The Georgian President highlighted the special importance of this visit, as it coincided with the launch of the visa-free regime with the European Union.
"It is symbolic that your visit coincides with this occasion. Latvia has greatly contributed to this process. Our countries are strategic partners and at every step we feel your firm support of our sovereignty and territorial integrity, European and Euro-Atlantic integration, Georgian state, and its further reinforcement," Margvelashvili told Vejonis at the meeting.
The parties also discussed the upcoming NATO Summit in Brussels and promotion of Georgia’s interests at the Summit, highlighting the necessity of strengthening business relations and the volume of bilateral trade in order to make full use of the economic potential of Georgia and Latvia.
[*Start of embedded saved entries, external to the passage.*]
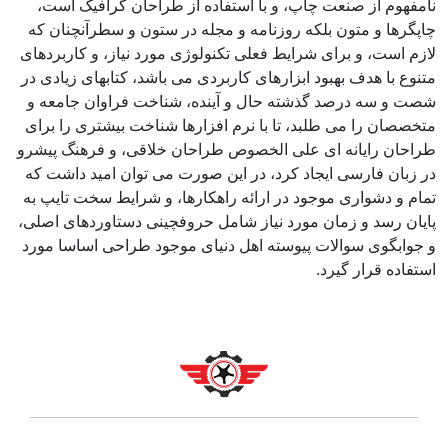
نامفهوم از صنعت چاپ، و با استفاده از طراحان گرافیک است،
چاپگرها و متون بلکه روزنامه و مجله در ستون و سطرآنچنان که
لازم است، و برای شرایط فعلی تکنولوژی مورد نیاز، و کاربردهای
متنوع با هدف بهبود ابزارهای کاربردی می باشد، کتابهای زیادی در
شصت و سه درصد گذشته حال و آینده، شناخت فراوان جامعه و
متخصصان را می طلبد، تا با نرم افزارها شناخت بیشتری را برای
طراحان رایانه ای علی الخصوص طراحان خلاقی، و فرهنگ پیشرو
در زبان فارسی ایجاد کرد، در این صورت می توان امید داشت که
تمام و دشواری موجود در ارائه راهکارها، و شرایط سخت تایپ به
پایان رسد و زمان مورد نیاز شامل حروفچینی دستاوردهای اصلی،
و جوابگوی سوالات پیوسته اهل دنیای موجود طراحی اساسا مورد
استفاده قرار گیرد.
The Georgian President pointed out at the meeting that Georgia is becoming increasingly attractive for Latvian business investments.
The importance of Georgia as a Europe-Asia transport corridor, the Silk Road, and the prospects of strengthening trans-regional cooperation were also discussed.
The conversation also touched upon the issue of strengthening economic ties between the regions of the Black and Baltic Seas, as well as cooperation in the areas of security, economics, culture and tourism.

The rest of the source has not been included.